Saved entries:
Start of Block

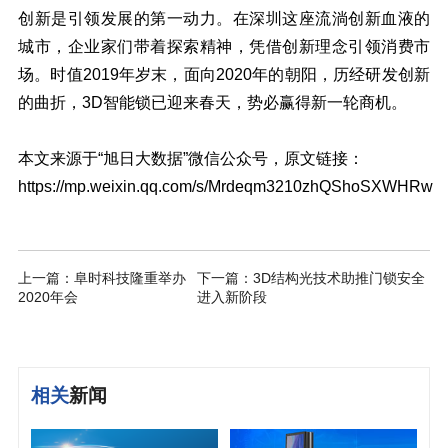
创新是引领发展的第一动力。在深圳这座流淌创新血液的
城市，企业家们带着探索精神，凭借创新理念引领消费市
场。时值2019年岁末，面向2020年的朝阳，历经研发创新
的曲折，3D智能锁已迎来春天，势必赢得新一轮商机。
本文来源于“旭日大数据”微信公众号，原文链接：
https://mp.weixin.qq.com/s/Mrdeqm3210zhQShoSXWHRw
上一篇：阜时科技隆重举办
下一篇：3D结构光技术助推门锁安全
2020年会
进入新阶段
相关
新闻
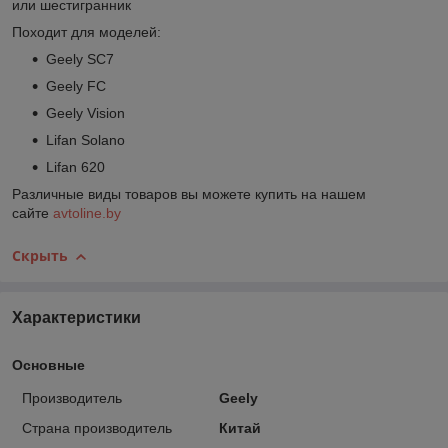
или шестигранник
Походит для моделей:
Geely SC7
Geely FC
Geely Vision
Lifan Solano
Lifan 620
Различные виды товаров вы можете купить на нашем
сайте
avtoline.by
Скрыть
Характеристики
Основные
Производитель
Geely
Страна производитель
Китай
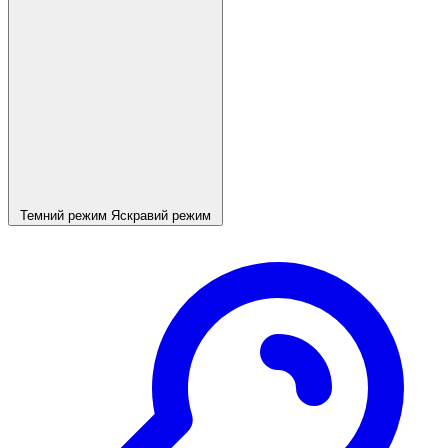
Темний режим
Яскравий режим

End of Block

EXERCISE BRIEF: Print each entry above exactly. The pictures should not be printed.

RESULT OF THE EXERCISE:
创新是引领发展的第一动力。在深圳这座流淌创新血液的
城市，企业家们带着探索精神，凭借创新理念引领消费市
场。时值2019年岁末，面向2020年的朝阳，历经研发创新
的曲折，3D智能锁已迎来春天，势必赢得新一轮商机。
本文来源于“旭日大数据”微信公众号，原文链接：
https://mp.weixin.qq.com/s/Mrdeqm3210zhQShoSXWHRw
上一篇：阜时科技隆重举办
下一篇：3D结构光技术助推门锁安全
2020年会
进入新阶段
相关
新闻
или шестигранник
Походит для моделей:
Geely SC7
Geely FC
Geely Vision
Lifan Solano
Lifan 620
Различные виды товаров вы можете купить на нашем
сайте
avtoline.by
Скрыть
Характеристики
Основные
Производитель
Geely
Страна производитель
Китай
Темний режим
Яскравий режим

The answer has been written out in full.